Using Social Media to Recruit, Hire
The Arizona Technology Council held a panel discussion titled “Recruiting and Branding with Social Media” on Aug. 25 at the Jobing.com office on North 22nd Street. Participants were, from left, Claudia Reilly of Avnet, Andrew Vess of Cox Communications, and DeAnne Russell of St. Joseph’s Hospital.
Why pay to advertise – or pay too much – when social media and technology allow for easy interaction with customers and potential employees?
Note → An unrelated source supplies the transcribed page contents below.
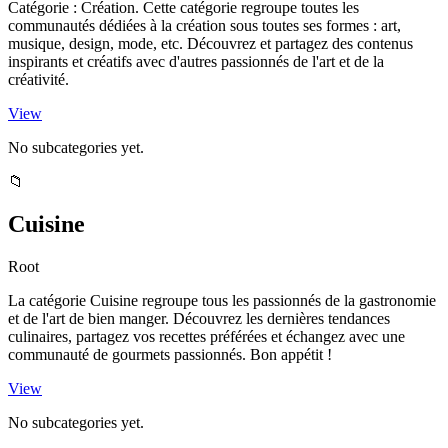
Catégorie : Création. Cette catégorie regroupe toutes les
communautés dédiées à la création sous toutes ses formes : art,
musique, design, mode, etc. Découvrez et partagez des contenus
inspirants et créatifs avec d'autres passionnés de l'art et de la
créativité.
View
No subcategories yet.
📁
Cuisine
Root
La catégorie Cuisine regroupe tous les passionnés de la gastronomie
et de l'art de bien manger. Découvrez les dernières tendances
culinaires, partagez vos recettes préférées et échangez avec une
communauté de gourmets passionnés. Bon appétit !
View
No subcategories yet.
That question hit every business during the economic downturn; hiring was limited but every company needed to “stay in the game” despite slashed budgets.
DeAnne Russell, senior recruiter for St. Joseph’s Hospital and Medical Center, said one organization with a magazine sought to charge $500 for a print ad and $75 for a Tweet to solicit for a medical position.
With no funds available, Russell admitted she went to the Twitter account, wrote down its followers, and engaged them directly. For free. And it worked.
Companies have also found employees by connecting with influential contacts – through LinkedIn, Twitter or blogs – and shared a need for a specific individual for an open position. Not only do they get results, the turnaround time can be as little as 24 hours.
This explains why the Arizona Republic careers section on Sunday is now only a few pages.
“You can easily find people in your industry and the caliber of candidates is pretty good,” she said.
Both Russell (@StJosephsJobs) and Reilly use company Twitter accounts to announce openings.
Andrew Vess, talent acquisition manager for Cox Communications, said the company was admittedly slow to engaging in social media but says it plans to do more in 2011. He doesn’t Tweet.
“LinkedIn has been most successful for us,” he said. “Our approach is to show what we do and what it’s like to work here.”
Cox also shifted some of its advertising dollars from traditional media to Google and Facebook ads. He said the ads were effective and a fraction of the cost.
“The old way was ‘post and pray,’” he said. “Now, with cost per click, you only pay for what you use.”
He added that another option is to join LinkedIn groups to find candidates or connect with educators at university pages to help identify skilled individuals.
Russell also uses Twitter to promote the brand. Using TweetLater at SocialOomph, she can take a few hours at the end of the month and schedule all of her Tweets for the next month.
Then, if something newsworthy occurs, she can create a Tweet and send it out. This avoids the chore of setting aside time each day to participate in social media.
Reilly told the 20 business people in the audience to only engage in social media if you are ready to interact.
“In social media, they expect to have conversations,” she said.
Russell, because of the “push” nature of her job Tweets, said she doesn’t have many Twitter conversations.
Another advantage to social media is that information is shared instantaneously, Vess said. Company websites rarely change.
Vess added that it’s important to monitor what your competition is doing.
“If they’re there and you’re not, that’s a red flag,” he said.
Greta Suda, Jobing’s assistant general manager in Phoenix, said the company is aware of the environment and is also looking to innovate.
“We’re evolving, too,” she said. “Now we have a tech service team that can create the apps that companies and organizations can use for their own microsites or Facebook pages.
“We’re not just a job portal anymore,” she said.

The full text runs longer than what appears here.